La sustancia pegajosa que emanaba luego de placerse de manera inmisericorde a costa de otras personas menos fuertes que él se demoraría un poco más en desaparecer... era una de tantas evidencias físicas que quedaba como muestra de su acto; la otra, o las otras evidencias quedaban en otros lugares, donde quienes las portaban hallaban su ser y su vida totalmente laceradas, a tal punto que su posible recuperación sería casi imposible o quizá no existiría jamás.
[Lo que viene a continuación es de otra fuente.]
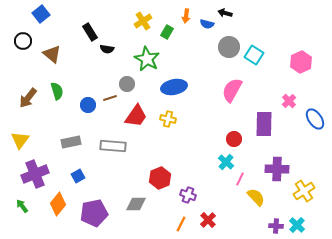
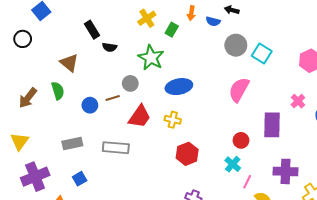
brown triangle: (52, 54) -> (69, 63), moved
red hexagon: (160, 178) -> (187, 154), moved

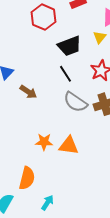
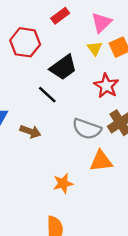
black line: (65, 74) -> (47, 95), moved
orange triangle: (69, 146) -> (101, 161), moved

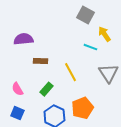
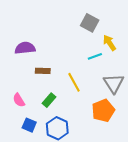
cyan line: (90, 47) -> (95, 56), turned -40
orange pentagon: (82, 108) -> (103, 111), moved
blue square: (17, 113) -> (29, 125), moved

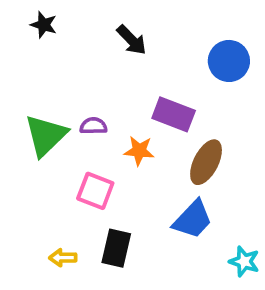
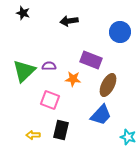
black arrow: (132, 40) -> (69, 21), turned 126

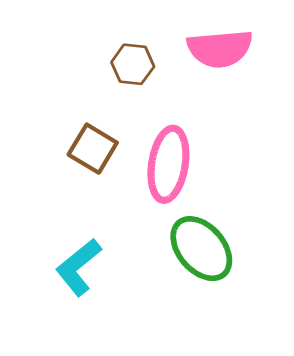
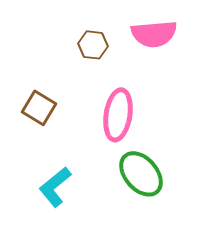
brown square: (93, 149) -> (39, 108), moved

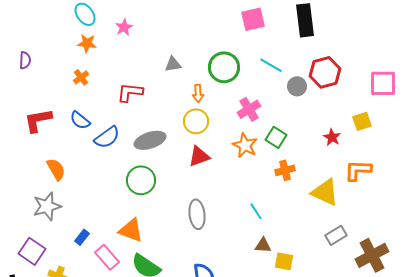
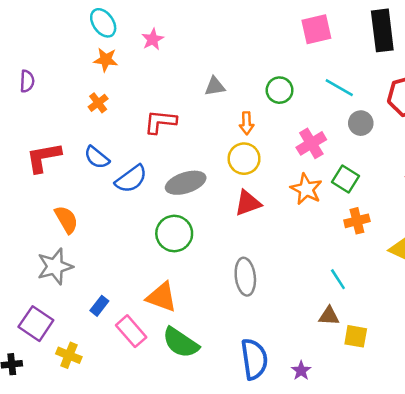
green circle: (224, 67) -> (280, 90), size x0.7
gray circle: (297, 86) -> (361, 123), moved
cyan line: (256, 211) -> (338, 279), moved

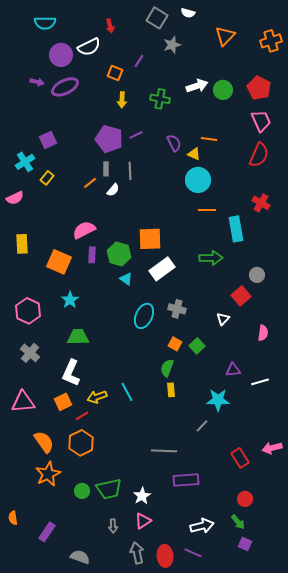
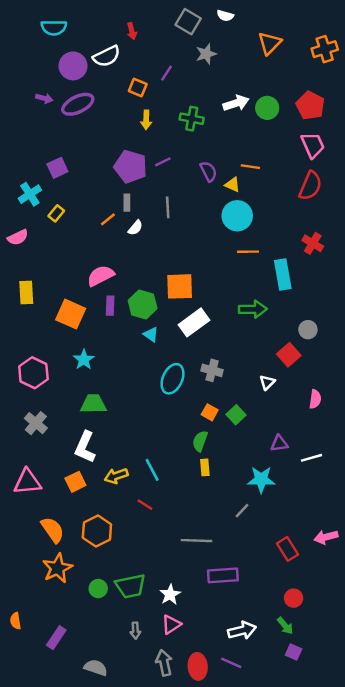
gray line: (130, 171) -> (168, 207), moved
red line: (82, 416) -> (145, 505), moved, turned 64

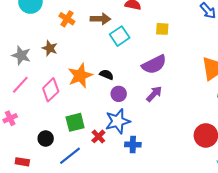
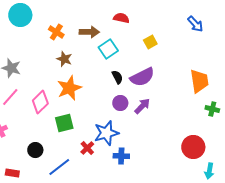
yellow square: (162, 29) -> (150, 42), turned -32
brown star: (50, 48) -> (64, 59), moved
black semicircle: (106, 75) -> (117, 77), moved, turned 40
purple circle: (119, 94) -> (120, 103), moved
green square: (75, 122) -> (64, 123), moved

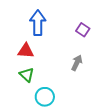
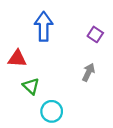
red triangle: (26, 51) -> (17, 59), moved

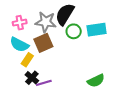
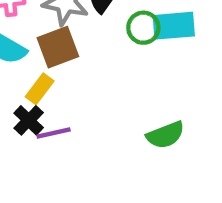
green circle: (74, 31) -> (143, 28), moved
yellow rectangle: (27, 60) -> (40, 89), moved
Luego de unas dos horas, Martín estaba de nuevo, como siempre. El veterano ex seminarista de cuarenta y siete años veía dibujos animados mientras comía palomitas de maíz con nachos con queso y coca cola. No había evidencias físicas de su acto, no había hedores, ni sabores... pero en él, en ese pacífico y conocido por todos "religioso", "bondadoso" y "comedido" personaje, quedaba esa parte oscura de su vida, ese espectro, ese monstruo que lo acosaba y se apropiaba de él, para llevarlo de nuevo a empresas azarozas y transgresoras, empresas que él en su furor disfrutaba con enorme éxtasis. Podía ser un monstruo, o podía ser él mismo quien revelaba su verdadera "realidad".